## SOURCE MATERIAL
════════════════════

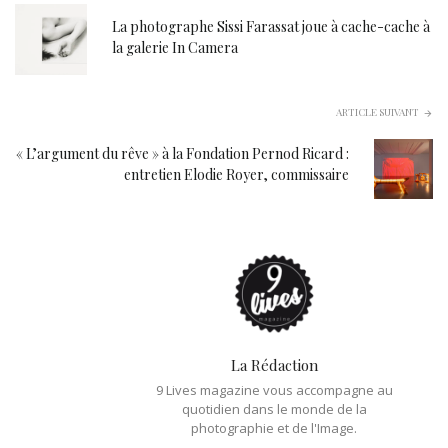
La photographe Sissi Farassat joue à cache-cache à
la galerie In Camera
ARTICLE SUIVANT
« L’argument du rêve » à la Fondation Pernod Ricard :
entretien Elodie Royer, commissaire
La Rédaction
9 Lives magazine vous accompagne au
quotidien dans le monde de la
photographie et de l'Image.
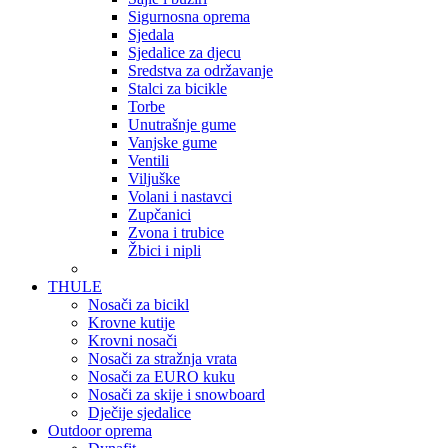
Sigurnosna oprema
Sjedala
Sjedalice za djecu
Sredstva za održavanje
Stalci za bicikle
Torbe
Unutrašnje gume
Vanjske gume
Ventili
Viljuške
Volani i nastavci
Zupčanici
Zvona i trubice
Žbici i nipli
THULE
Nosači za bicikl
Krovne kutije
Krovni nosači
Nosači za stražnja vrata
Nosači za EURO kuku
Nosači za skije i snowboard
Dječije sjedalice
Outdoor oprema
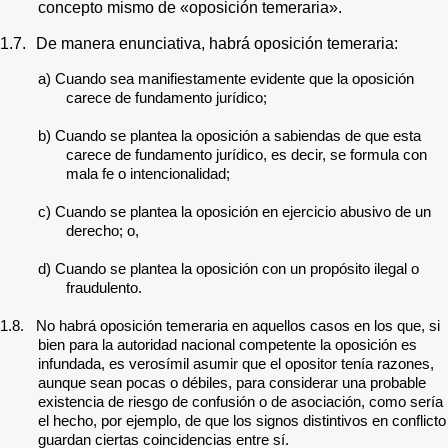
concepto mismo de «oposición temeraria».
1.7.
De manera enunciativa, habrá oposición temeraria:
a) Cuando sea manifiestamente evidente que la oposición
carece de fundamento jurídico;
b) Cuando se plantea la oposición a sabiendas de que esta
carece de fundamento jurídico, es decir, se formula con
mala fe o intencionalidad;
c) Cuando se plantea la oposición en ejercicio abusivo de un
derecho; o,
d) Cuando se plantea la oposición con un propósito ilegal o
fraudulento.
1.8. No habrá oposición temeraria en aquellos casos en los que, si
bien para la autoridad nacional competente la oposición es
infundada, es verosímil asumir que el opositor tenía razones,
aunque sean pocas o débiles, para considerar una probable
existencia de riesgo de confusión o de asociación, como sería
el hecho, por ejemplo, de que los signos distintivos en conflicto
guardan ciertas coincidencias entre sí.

════════════════════

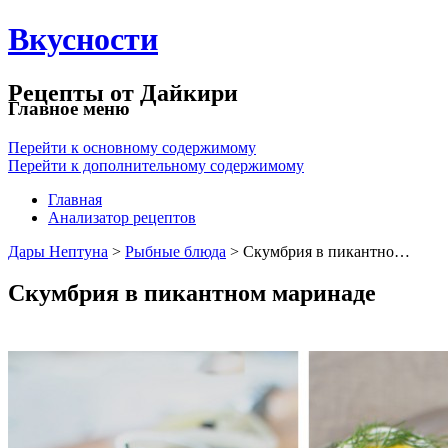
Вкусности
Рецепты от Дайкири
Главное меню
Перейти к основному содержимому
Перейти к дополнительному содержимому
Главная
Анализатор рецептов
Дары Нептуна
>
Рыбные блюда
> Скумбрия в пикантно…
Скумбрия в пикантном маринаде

════════════════════

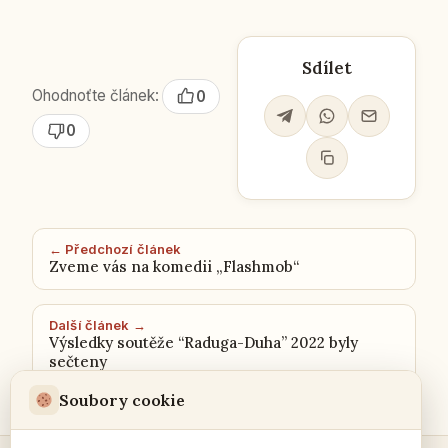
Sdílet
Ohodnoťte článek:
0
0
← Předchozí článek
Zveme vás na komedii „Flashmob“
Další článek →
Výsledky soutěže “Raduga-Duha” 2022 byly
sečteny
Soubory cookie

════════════════════

## EXERCISE DESCRIPTION
What you return should be exactly the lines above, starting at the one with "Stalci za bicikle" and ending at the one with "Nosači za skije i snowboard", and nothing else.

## EXPECTED ANSWER
Stalci za bicikle
Torbe
Unutrašnje gume
Vanjske gume
Ventili
Viljuške
Volani i nastavci
Zupčanici
Zvona i trubice
Žbici i nipli
THULE
Nosači za bicikl
Krovne kutije
Krovni nosači
Nosači za stražnja vrata
Nosači za EURO kuku
Nosači za skije i snowboard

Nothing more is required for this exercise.